---------- RECORDS TO PROCESS

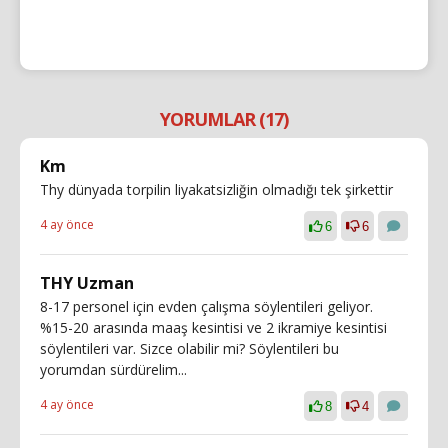
YORUMLAR (17)
Km
Thy dünyada torpilin liyakatsizliğin olmadığı tek şirkettir
4 ay önce
6
6
THY Uzman
8-17 personel için evden çalışma söylentileri geliyor.
%15-20 arasında maaş kesintisi ve 2 ikramiye kesintisi
söylentileri var. Sizce olabilir mi? Söylentileri bu
yorumdan sürdürelim...
4 ay önce
8
4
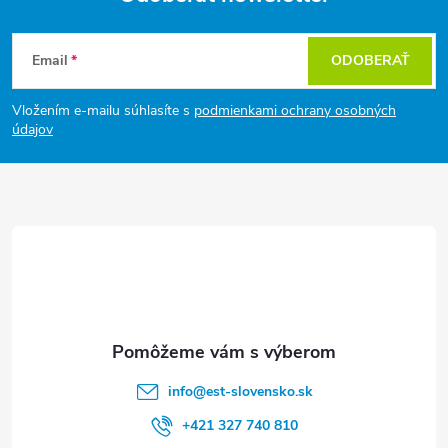
Z
Email
ODOBERAŤ
á
Vložením e-mailu súhlasíte s
podmienkami ochrany osobných
p
údajov
ä
t
i
e
info
@
est-slovensko.sk
+421 327 740 810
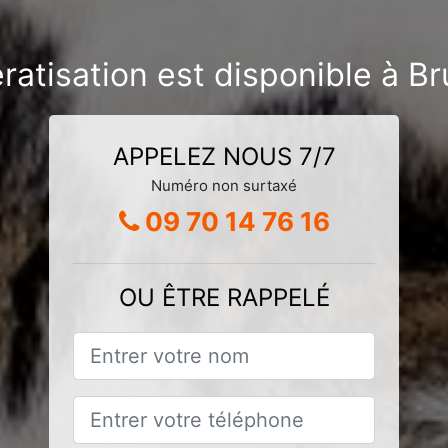
ratisation est disponible à 
APPELEZ NOUS 7/7
Numéro non surtaxé
09 70 14 76 16
OU ÊTRE RAPPELÉ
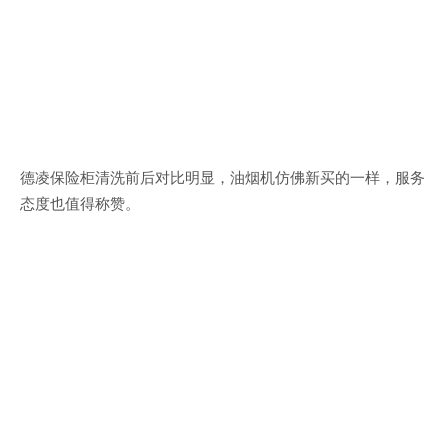
德凌保险柜清洗前后对比明显，油烟机仿佛新买的一样，服务
态度也值得称赞。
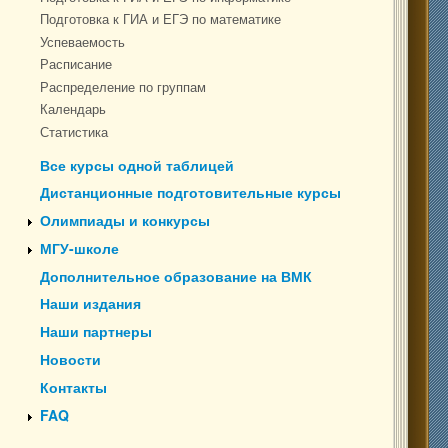
Подготовка к ГИА и ЕГЭ по математике
Успеваемость
Расписание
Распределение по группам
Календарь
Статистика
Все курсы одной таблицей
Дистанционные подготовительные курсы
Олимпиады и конкурсы
МГУ-школе
Дополнительное образование на ВМК
Наши издания
Наши партнеры
Новости
Контакты
FAQ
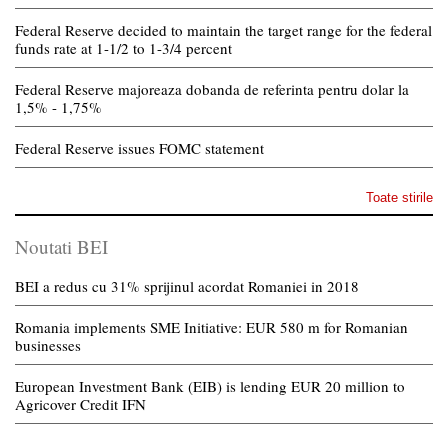
Federal Reserve decided to maintain the target range for the federal
funds rate at 1-1/2 to 1-3/4 percent
Federal Reserve majoreaza dobanda de referinta pentru dolar la
1,5% - 1,75%
Federal Reserve issues FOMC statement
Toate stirile
Noutati BEI
BEI a redus cu 31% sprijinul acordat Romaniei in 2018
Romania implements SME Initiative: EUR 580 m for Romanian
businesses
European Investment Bank (EIB) is lending EUR 20 million to
Agricover Credit IFN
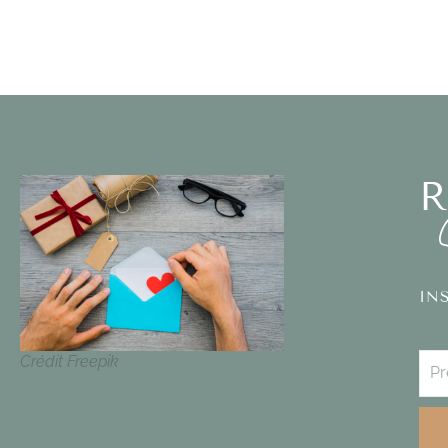
R
IN
Crédit Freepik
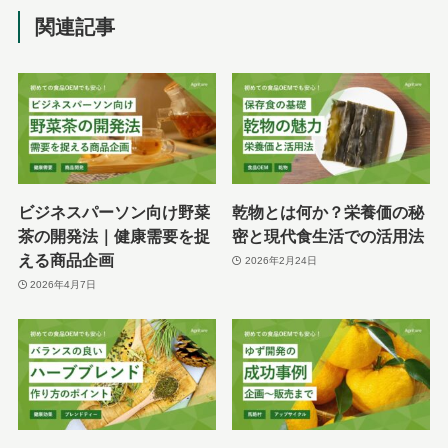
関連記事
ビジネスパーソン向け野菜
乾物とは何か？栄養価の秘
茶の開発法｜健康需要を捉
密と現代食生活での活用法
える商品企画
2026年2月24日
2026年4月7日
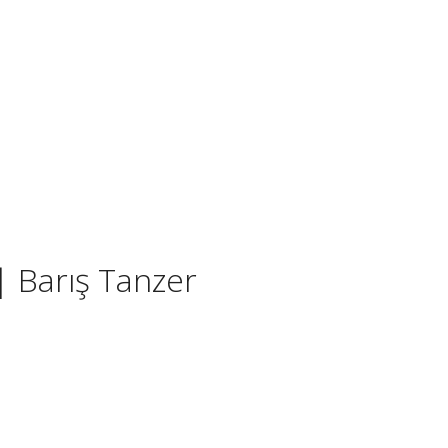
 Barış Tanzer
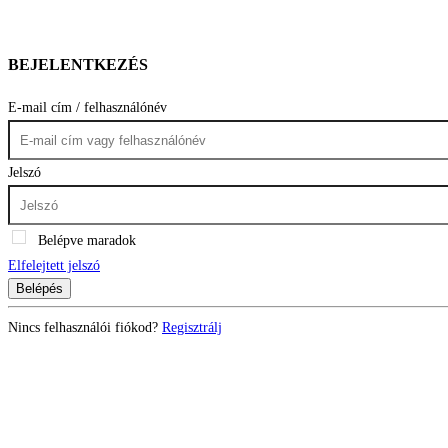
BEJELENTKEZÉS
E-mail cím / felhasználónév
Jelszó
Belépve maradok
Elfelejtett jelszó
Belépés
Nincs felhasználói fiókod?
Regisztrálj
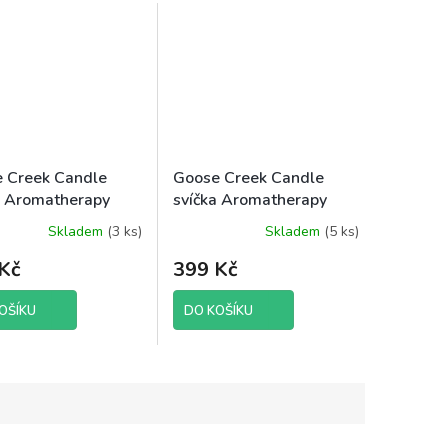
 Creek Candle
Goose Creek Candle
a Aromatherapy
svíčka Aromatherapy
der Sugar, 411 g
Tranquil Rainforest, 411
Skladem
(3 ks)
Skladem
(5 ks)
né
g
ení
Kč
399 Kč
tu
OŠÍKU
DO KOŠÍKU
ek.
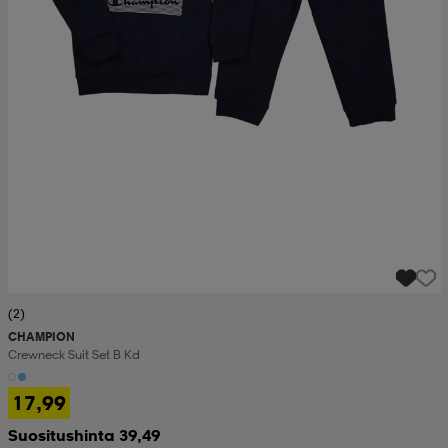
(2)
CHAMPION
Crewneck Suit Set B Kd
17,99
Suositushinta 39,49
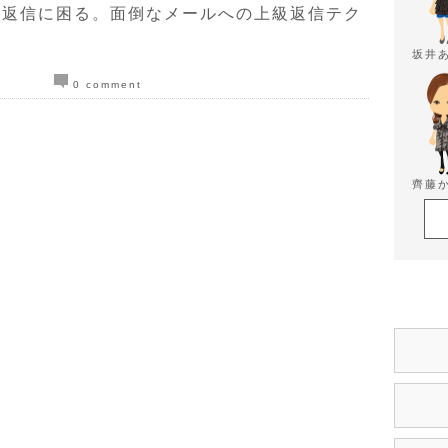
、返信に困る。面倒なメールへの上級返信テク
坂井
0 comment
齊藤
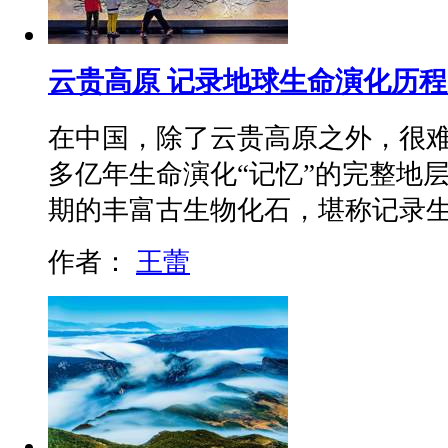
云贵高原 记录地球生命演化历程
在中国，除了云贵高原之外，很难
多亿年生命演化“记忆”的完整地
期的丰富古生物化石，堪称记录
作者：
王蕾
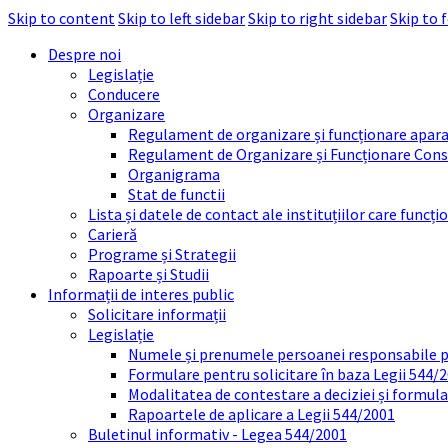
Skip to content
Skip to left sidebar
Skip to right sidebar
Skip to 
Despre noi
Legislație
Conducere
Organizare
Regulament de organizare și funcționare apara
Regulament de Organizare și Funcționare Consi
Organigrama
Stat de functii
Lista și datele de contact ale instituțiilor care func
Carieră
Programe și Strategii
Rapoarte și Studii
Informații de interes public
Solicitare informații
Legislație
Numele și prenumele persoanei responsabile 
Formulare pentru solicitare în baza Legii 544/
Modalitatea de contestare a deciziei și formul
Rapoartele de aplicare a Legii 544/2001
Buletinul informativ - Legea 544/2001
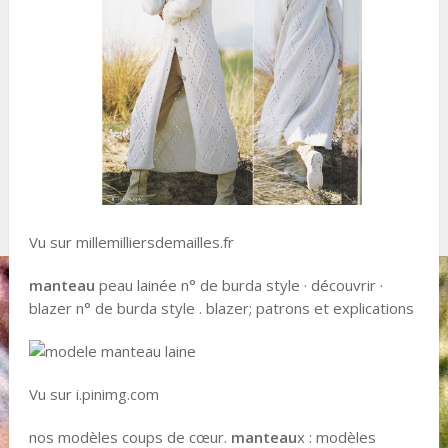
Vu sur millemilliersdemailles.fr
manteau
peau lainée n° de burda style · découvrir ·
blazer n° de burda style . blazer; patrons et explications
Vu sur i.pinimg.com
nos modèles coups de cœur.
manteau
x : modèles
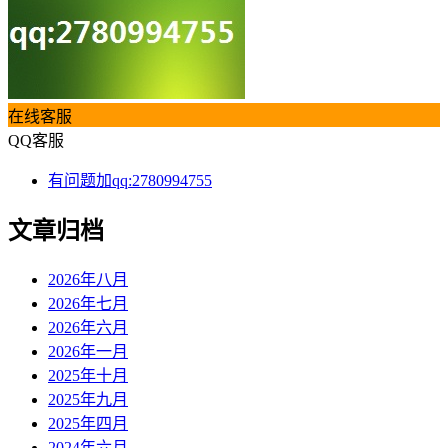
在线客服
QQ客服
有问题加qq:2780994755
文章归档
2026年八月
2026年七月
2026年六月
2026年一月
2025年十月
2025年九月
2025年四月
2024年六月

--------------------

[PROMPT]
Please work out how many lines above carry "Aromatherapy", writing only the result.

[YOUR SOLUTION]
2